*** Block opens ***
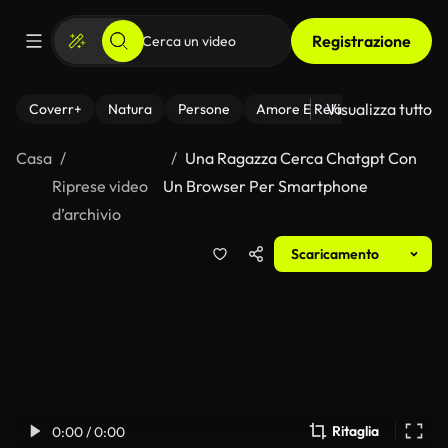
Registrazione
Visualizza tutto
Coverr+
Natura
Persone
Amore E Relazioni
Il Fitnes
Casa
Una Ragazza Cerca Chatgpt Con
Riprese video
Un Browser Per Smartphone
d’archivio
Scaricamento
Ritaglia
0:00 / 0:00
*** Block closes ***
*** Block opens ***
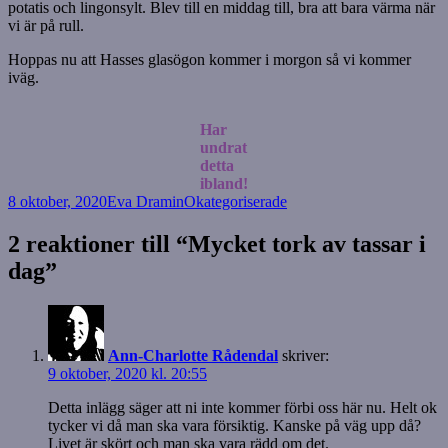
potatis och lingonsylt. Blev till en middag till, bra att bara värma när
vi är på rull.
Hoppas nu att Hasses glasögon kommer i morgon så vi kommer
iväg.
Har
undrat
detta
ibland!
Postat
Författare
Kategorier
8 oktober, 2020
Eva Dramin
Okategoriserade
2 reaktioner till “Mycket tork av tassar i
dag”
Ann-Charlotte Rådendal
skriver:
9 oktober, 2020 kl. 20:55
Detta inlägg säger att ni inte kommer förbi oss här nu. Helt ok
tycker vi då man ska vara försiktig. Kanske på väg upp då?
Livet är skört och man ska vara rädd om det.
*** Block closes ***
ACTIVITY:
Would you print, exactly as written, every line above from the one holding "Amore E Relazioni" through the one holding "0:00 / 0:00", with both included and no other lines?

TASK RESULT:
Amore E Relazioni
Il Fitnes
Casa
Una Ragazza Cerca Chatgpt Con
Riprese video
Un Browser Per Smartphone
d’archivio
Scaricamento
Ritaglia
0:00 / 0:00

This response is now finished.